Open emilm opened 2 years ago
@emilm Thank you for reporting this and the repro steps. You are right that the scenario when the local clock gets synchronized by some delay should work. I am opening a bug ticket for this and will be fixed.
@emilm Thank you for reporting this and the repro steps. You are right that the scenario when the local clock gets synchronized by some delay should work. I am opening a bug ticket for this and will be fixed.
Thanks! @vipeller ! Do you have a suggestion for a workaround in the meantime that can be solved in code? It works when iotedged is restarted (not hub or agent, or any of my services) . It could be a little difficult to restart a systemd service from within a container. If not, do you have an ETA for when this fix is in place and in what version? Thanks! :)
@emlim sorry, I have not dug into the code yet. I need to understand the root cause to suggest something for workaround in the interim. I'll come back with some more information later.

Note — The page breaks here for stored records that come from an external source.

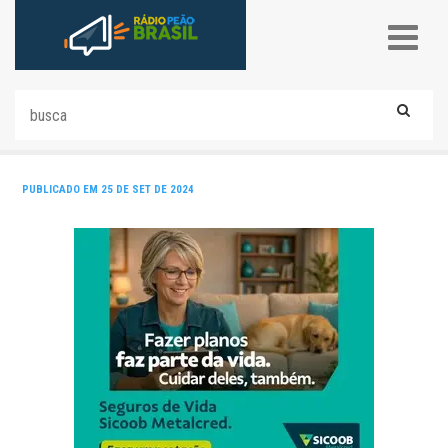
PUBLICADO EM 25 DE SET DE 2024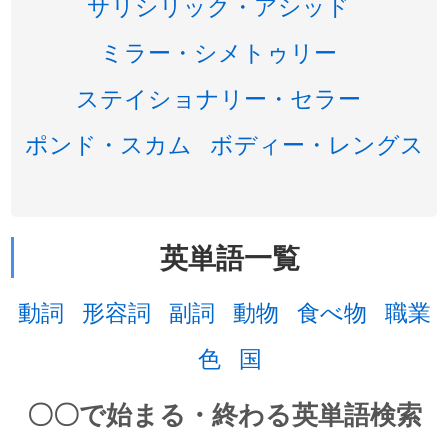
サリシリック・アシッド
ミラー・シメトゥリー
ステイショナリー・セラー
ポンド・スカム
ボディー・レングス
英単語一覧
動詞
形容詞
副詞
動物
食べ物
職業
色
国
〇〇で始まる・終わる英単語検索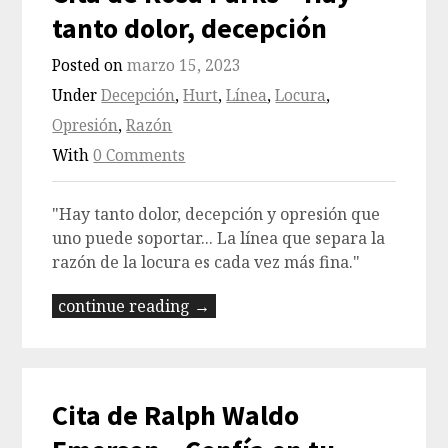
tanto dolor, decepción
Posted on
marzo 15, 2023
Under
Decepción
,
Hurt
,
Línea
,
Locura
,
Opresión
,
Razón
With
0 Comments
"Hay tanto dolor, decepción y opresión que
uno puede soportar... La línea que separa la
razón de la locura es cada vez más fina."
continue reading →
Cita de Ralph Waldo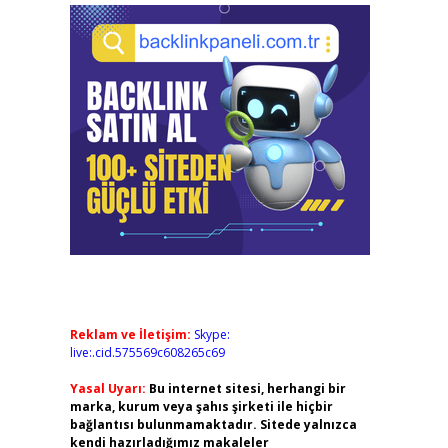
Reklam ve İletişim:
Skype:
live:.cid.575569c608265c69
Yasal Uyarı:
Bu internet sitesi, herhangi bir
marka, kurum veya şahıs şirketi ile hiçbir
bağlantısı bulunmamaktadır. Sitede yalnızca
kendi hazırladığımız makaleler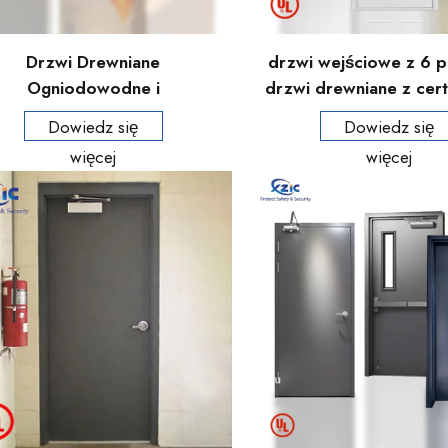
Drzwi Drewniane
drzwi wejściowe z 6 p
Ogniodowodne i
drzwi drewniane z cert
iękoodporne Certyfikat UL
ogniotrwałym UL 90 m
Dowiedz się
Dowiedz się
ień Ognisty 20-90 Minut dla
pokoju gościnnego w
więcej
więcej
otelu/Apartamentu/Biura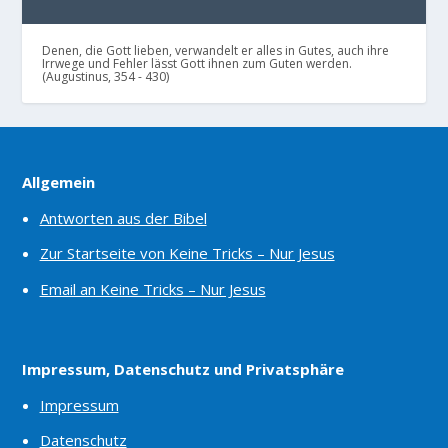
Denen, die Gott lieben, verwandelt er alles in Gutes, auch ihre
Irrwege und Fehler lässt Gott ihnen zum Guten werden.
(Augustinus, 354 - 430)
Allgemein
Antworten aus der Bibel
Zur Startseite von Keine Tricks – Nur Jesus
Email an Keine Tricks – Nur Jesus
Impressum, Datenschutz und Privatsphäre
Impressum
Datenschutz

Hi @emilm, just an update that I started working on this. So far I have checked the source code, which seems to be written the way that when the connection fails (for any reason, including the invalid token), the does regenerate the token. I tried it from visual studio manipulating the time and it recovers after the correct time is set. My first idea was that then maybe the container time somehow got stuck in the past, but the log you pasted looks like it has the time stamp of the day you created this github issue - so I assume that it was after the time got synced and apparently the container also picked up the correct time? Anyway, trying this out with containers to see what can cause the issue
some more updates: I tried to repro it using ubuntu 20.04 - one difference is that I use the 1.2 services (as I had that already installed). but 1.14 agent and hub
It works differently: if I start the edge with time back (by a week), I see the errors you see. But for some reason when I set the time (using timedatectl set-ntp 1), then the containers get recreated immediately (and therefore later everything works)
Keep trying with the repro
Hello! Thanks for trying to reproduce. I use 1.1.13. https://github.com/Azure/azure-iotedge/releases/download/1.1.13/iotedge-1.1.13.tar.gz and mcr.microsoft.com/azureiotedge-hub:1.1.13-linux-arm32v7 + mcr.microsoft.com/azureiotedge-hub:1.1.13-linux-arm32v7.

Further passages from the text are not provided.